J Bacteriol. 2019 Jul 10;201(15). doi: 10.1128/JB.00233-19. Print 2019 Aug 1.
is one of the world's leading bacterial pathogens, causing pneumonia, septicemia, and meningitis. In recent years, it has been shown that genetic rearrangements in a type I restriction-modification system (SpnIII) can impact colony morphology and gene expression. By generating a large panel of mutant strains, we have confirmed a previously reported result that the CreX (also known as IvrR and PsrA) recombinase found within the locus is not essential for inversions. In addition, mutants of homologous recombination pathways also undergo inversions. In this work, we have shown that these genetic rearrangements, which result in different patterns of genome methylation, occur across a wide variety of serotypes and sequence types, including two strains (a 19F and a 6B strain) naturally lacking CreX. Our gene expression analysis, by transcriptome sequencing (RNAseq), confirms that the level of expression is impacted by these genomic rearrangements. In addition, we have shown that the frequency of recombination is temperature dependent. Most importantly, we have demonstrated that the other known pneumococcal site-specific recombinases XerD, XerS, and SPD_0921 are not involved in recombination, suggesting that a currently unknown mechanism is responsible for the recombination of these phase-variable type I systems. is a leading cause of pneumonia, septicemia, and meningitis. The discovery that genetic rearrangements in a type I restriction-modification locus can impact gene regulation and colony morphology led to a new understanding of how this pathogen switches from harmless colonizer to invasive pathogen. These rearrangements, which alter the DNA specificity of the type I restriction-modification enzyme, occur across many different pneumococcal serotypes and sequence types and in the absence of all known pneumococcal site-specific recombinases. This finding suggests that this is a truly global mechanism of pneumococcal gene regulation and the need for further investigation of mechanisms of site-specific recombination.

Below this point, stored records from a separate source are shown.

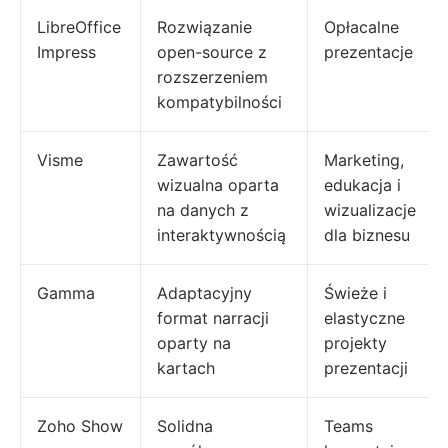
LibreOffice
Rozwiązanie
Opłacalne
Impress
open-source z
prezentacje
rozszerzeniem
kompatybilności
Visme
Zawartość
Marketing,
wizualna oparta
edukacja i
na danych z
wizualizacje
interaktywnością
dla biznesu
Gamma
Adaptacyjny
Świeże i
format narracji
elastyczne
oparty na
projekty
kartach
prezentacji
Zoho Show
Solidna
Teams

是世界上主要的细菌病原体之一,可导致肺炎、败血症和脑膜炎。近年来,研究表明,I 型限制修饰系统(SpnIII)中的遗传重排可影响菌落形态和基因表达。通过生成大量突变株,我们证实了之前的一个报道结果,即在该基因座内发现的 CreX(也称为 IvrR 和 PsrA)重组酶对于 倒位并非必需。此外,同源重组途径的突变体也会发生 倒位。在这项工作中,我们表明,这些遗传重排导致不同的基因组甲基化模式,发生在广泛的血清型和序列型中,包括两个天然缺乏 CreX 的菌株(19F 和 6B 菌株)。我们的基因表达分析通过转录组测序(RNAseq)证实,这些基因组重排会影响 的表达水平。此外,我们还表明, 重组的频率与温度有关。最重要的是,我们已经证明,其他已知的肺炎链球菌位点特异性重组酶 XerD、XerS 和 SPD_0921 不参与 重组,这表明一种未知的机制负责这些相变异构 I 型系统的重组。是肺炎、败血症和脑膜炎的主要原因。发现 I 型限制修饰基因座中的遗传重排可以影响基因调控和菌落形态,这为我们提供了一种新的认识,即这种病原体如何从无害的定植菌转变为侵袭性病原体。这些重排改变了 I 型限制修饰酶的 DNA特异性,发生在许多不同的肺炎链球菌血清型和序列型中,并且在没有所有已知的肺炎链球菌位点特异性重组酶的情况下也会发生。这一发现表明,这是肺炎链球菌基因调控的一种真正全球性机制,需要进一步研究位点特异性重组的机制。